All students, both international and domestic, with relevant preparation in calculus, linear algebra, and statistics are welcome to apply. Prospective students without an M.S. degree in statistics or without proper preparation at the similar level are required to apply to our Master of Science program. We prefer that students begin their program in the fall semester. Application deadlines generally follow those of the Graduate School. Application materials must be submitted by January 15 for consideration for fall enrollment. Include two letters of recommendation from the most recent institution attended along with the transcripts. It is highly recommended that students apply early in order to be considered for the graduate student financial support.
An applicant whose credentials meet both of the following minimum requirements may be considered
for regular admission:
The applicant must have a grade point average, based on a 4.0 system, of 3.0 overall, 3.0 for the last 60 semester hours in a degree program, or 3.0 for a completed graduate degree program.
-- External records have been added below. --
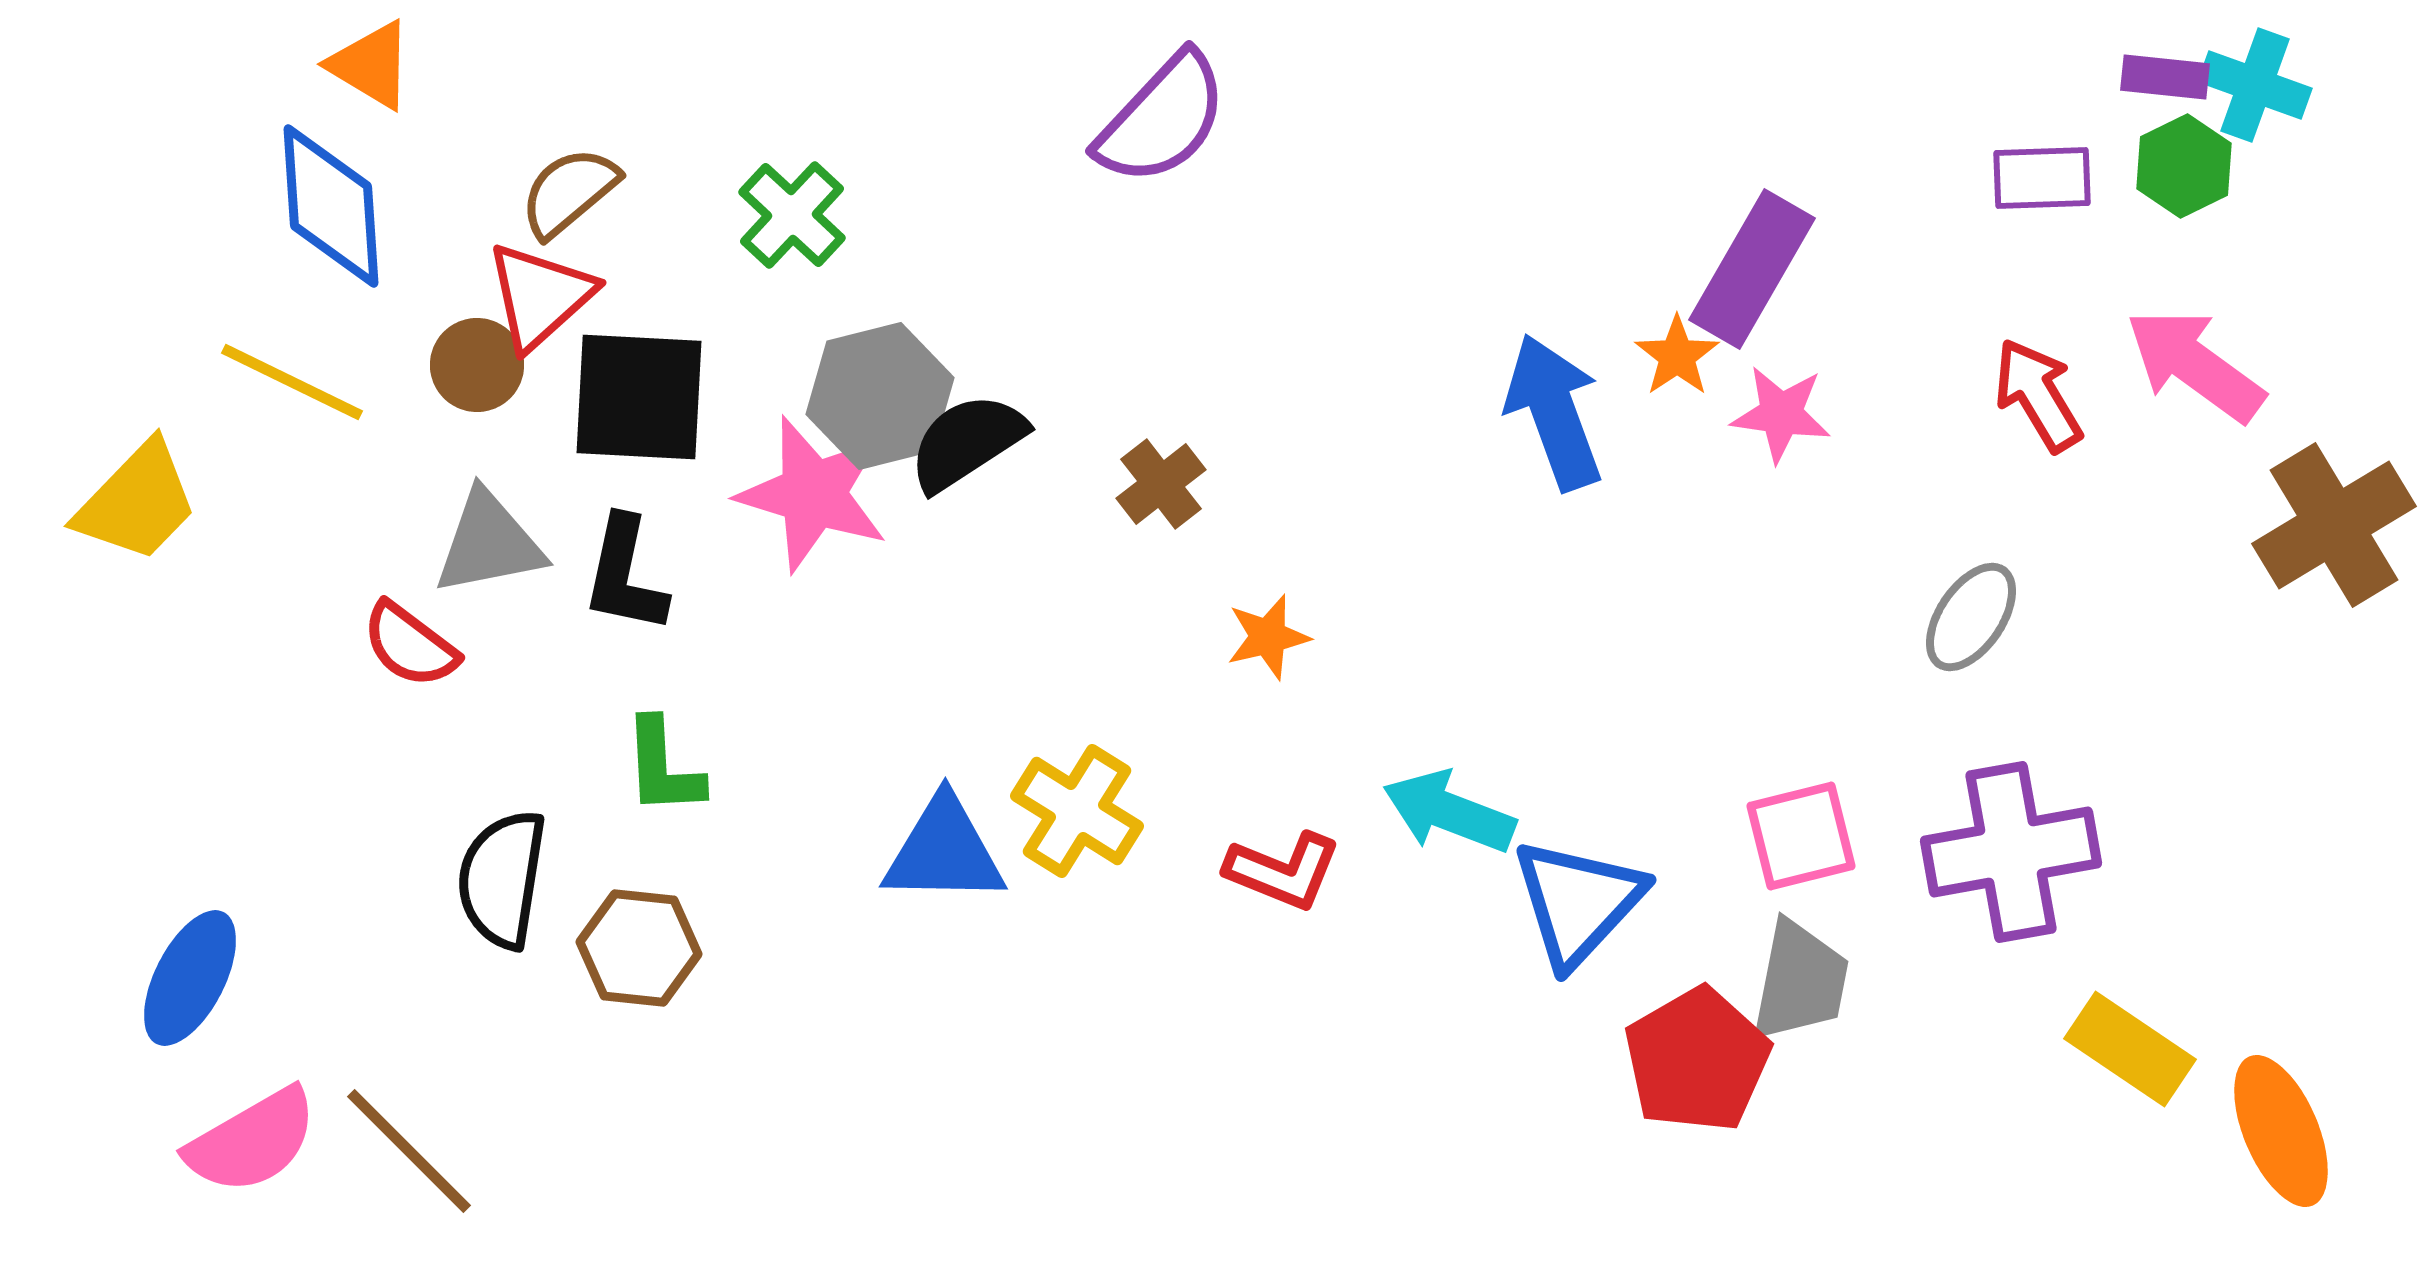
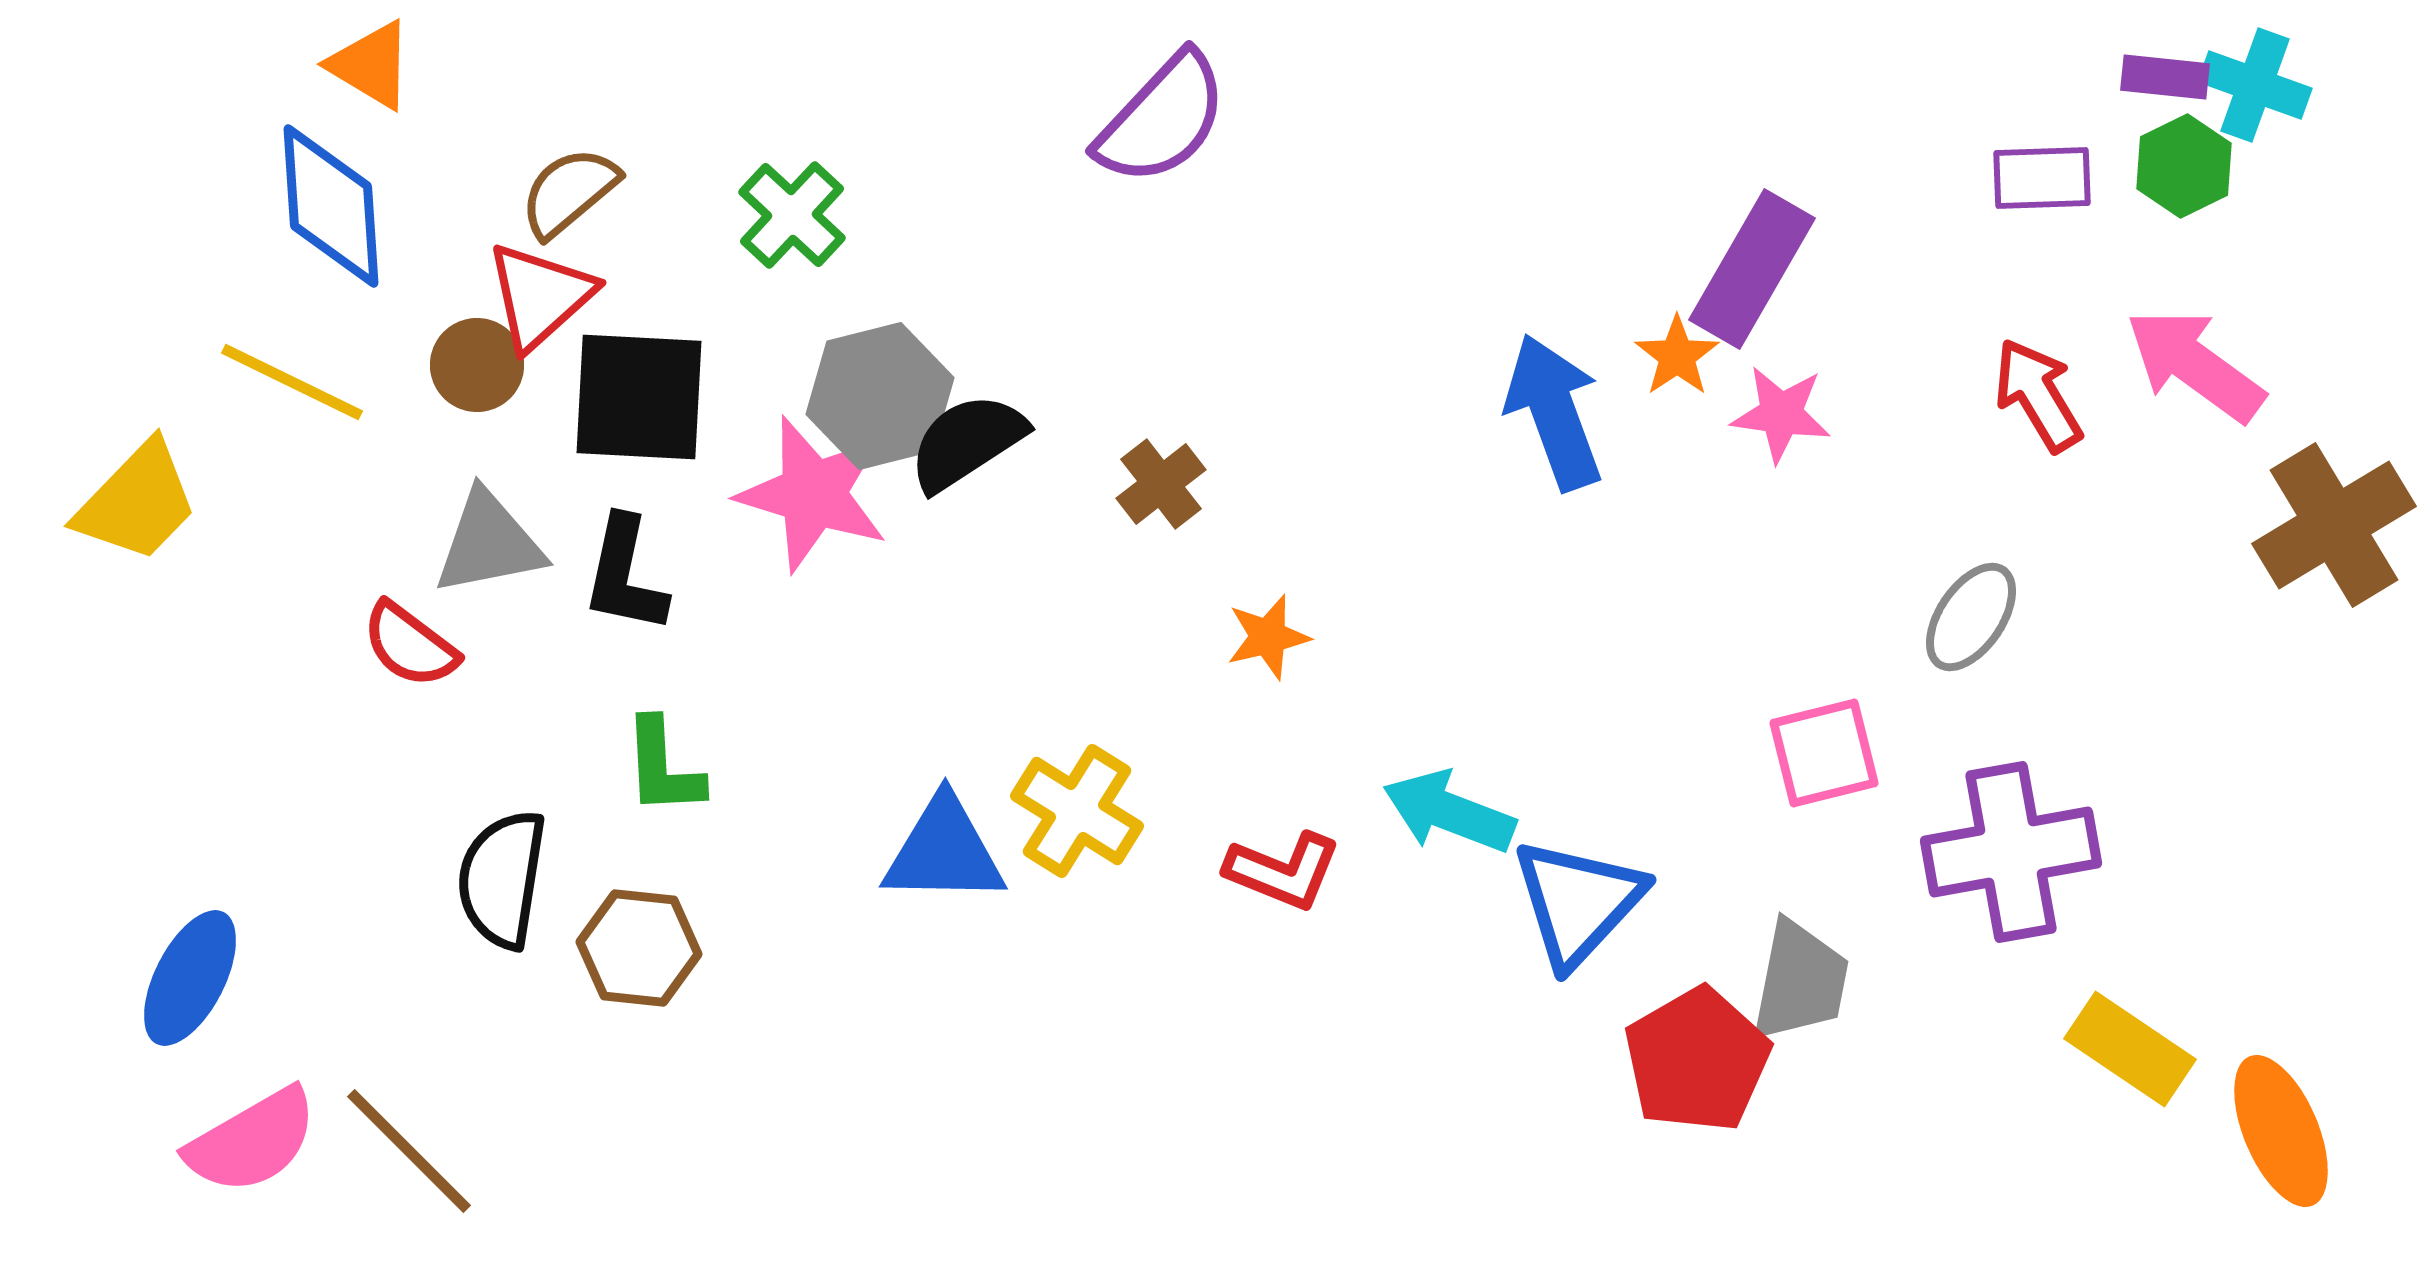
pink square at (1801, 836): moved 23 px right, 83 px up
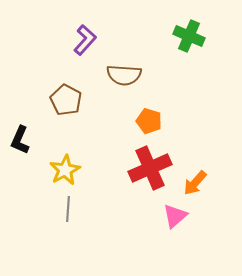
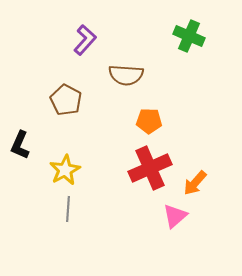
brown semicircle: moved 2 px right
orange pentagon: rotated 15 degrees counterclockwise
black L-shape: moved 5 px down
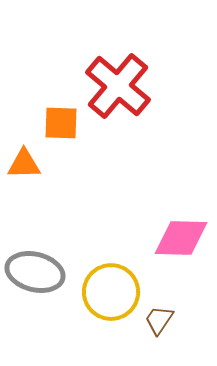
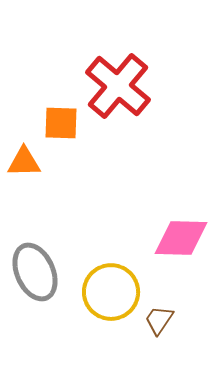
orange triangle: moved 2 px up
gray ellipse: rotated 52 degrees clockwise
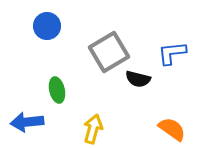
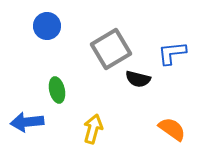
gray square: moved 2 px right, 3 px up
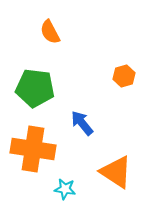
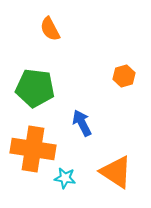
orange semicircle: moved 3 px up
blue arrow: rotated 12 degrees clockwise
cyan star: moved 11 px up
GRE: The required minimum acceptable score is 310, including at least 150 on the verbal reasoning part and a writing assessment score of 4.0. GMAT: The minimum acceptable score is 650. Language Requirement: All students whose first language is not English must submit an official TOEFL (Test of English as a Foreign Language) or an IBMT score. The minimum acceptable scores are 575 and 90, for TOEFL and IBT, respectively. The language requirement may be waived for students with an US degree.
In addition, student communication skills and preparation will be assessed in a short interview with the
An applicant whose credentials do not meet the requirements for regular admission may be considered for conditional admission if the applicant has a grade point average of at least 2.5 overall and an acceptable score on the appropriate entrance examination. An applicant may be considered for conditional admission if he or she meets EITHER the GPA requirement for regular admission (GPA of 3.0) OR the entrance examination score requirement for regular admission. These are minimum requirements.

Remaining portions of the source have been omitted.